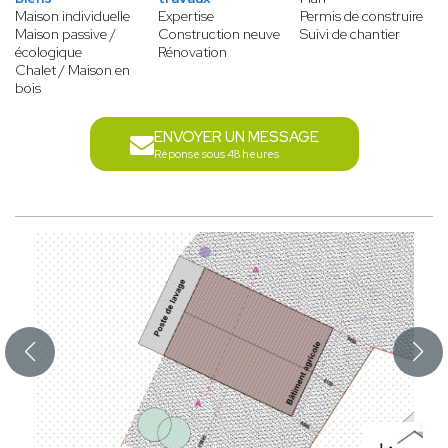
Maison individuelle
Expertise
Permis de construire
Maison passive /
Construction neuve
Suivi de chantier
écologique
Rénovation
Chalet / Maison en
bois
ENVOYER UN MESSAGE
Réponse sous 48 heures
***
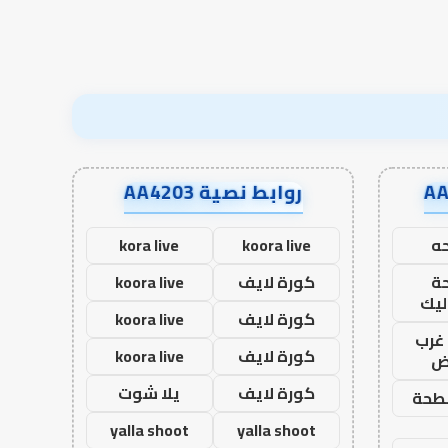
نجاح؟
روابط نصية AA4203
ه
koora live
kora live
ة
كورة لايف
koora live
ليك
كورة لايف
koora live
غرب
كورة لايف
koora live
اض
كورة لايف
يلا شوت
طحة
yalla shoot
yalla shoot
***
▸ **WHAT YOU HAVE TO DO**
Lines with "Maison": copy every one of them from the listing above.

▸ **ANSWER SPACE**
Maison individuelle
Maison passive /
Chalet / Maison en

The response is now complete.